Fue en agosto de 1969, cuando Gil, que ahora es una figura internacional venerada con 60 años de carrera a sus espaldas, acababa de cumplir 27 años. La dictadura militar de Brasil le había “invitado” a abandonar el país tras una detención por “incitar a la juventud a la rebelión” durante un espectáculo en Río de Janeiro, entre otras acusaciones. Obligado a huir, Gil eligió Londres —punto de encuentro de músicos y artistas expatriados, con su dinámica escena cultural y su libertad artística— como nuevo hogar.
Llegó justo a tiempo para el Festival de la Isla de Wight y supo que no podía perderse la oportunidad de ver a Dylan tocar en su primer concierto desde que un accidente de moto casi acabara con su vida.
“Es esa pasividad, casi”, dijo Gil en una entrevista reciente. “Esa calma que tiene en el escenario, sin muchos gestos exuberantes. De eso quería empaparme y aplicarlo a mi propia actuación”.

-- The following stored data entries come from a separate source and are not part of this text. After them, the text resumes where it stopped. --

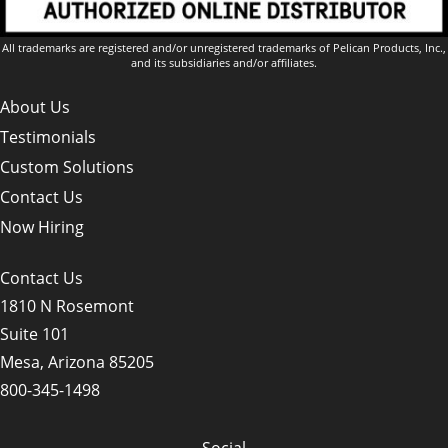
All trademarks are registered and/or unregistered trademarks of Pelican Products, Inc.,
and its subsidiaries and/or affiliates.
About Us
Testimonials
Custom Solutions
Contact Us
Now Hiring
Contact Us
1810 N Rosemont
Suite 101
Mesa, Arizona 85205
800-345-1498
Social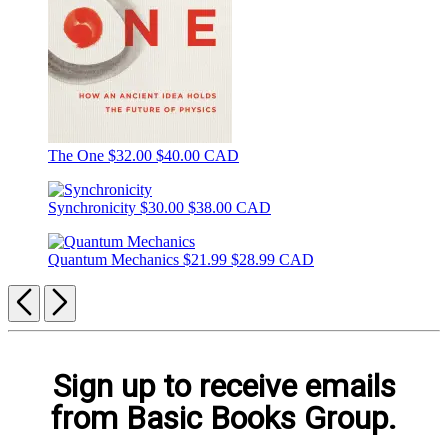
The One
$32.00
$40.00 CAD
Synchronicity
$30.00
$38.00 CAD
Quantum Mechanics
$21.99
$28.99 CAD
Previous
Next
Sign up to receive emails
from Basic Books Group.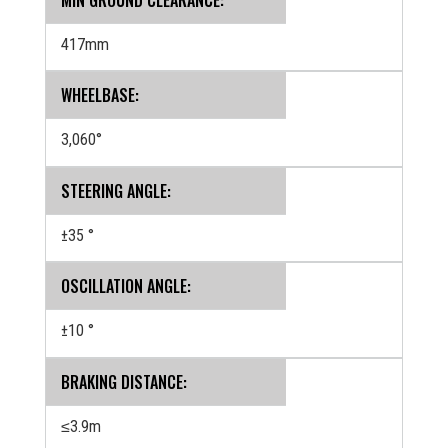
417mm
WHEELBASE:
3,060°
STEERING ANGLE:
±35 °
OSCILLATION ANGLE:
±10 °
BRAKING DISTANCE:
≤3.9m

Y a lo largo de los años, tanto si su imagen era la de un incitador de la juventud como la de un filósofo perspicaz, lo consiguió. Incluso cuando Gil subió al escenario en São Paulo este mes de abril en su gira de despedida, fue la elocuencia de sus palabras y los recuerdos que evocaba su música lo que cautivó a 40.000 admiradores.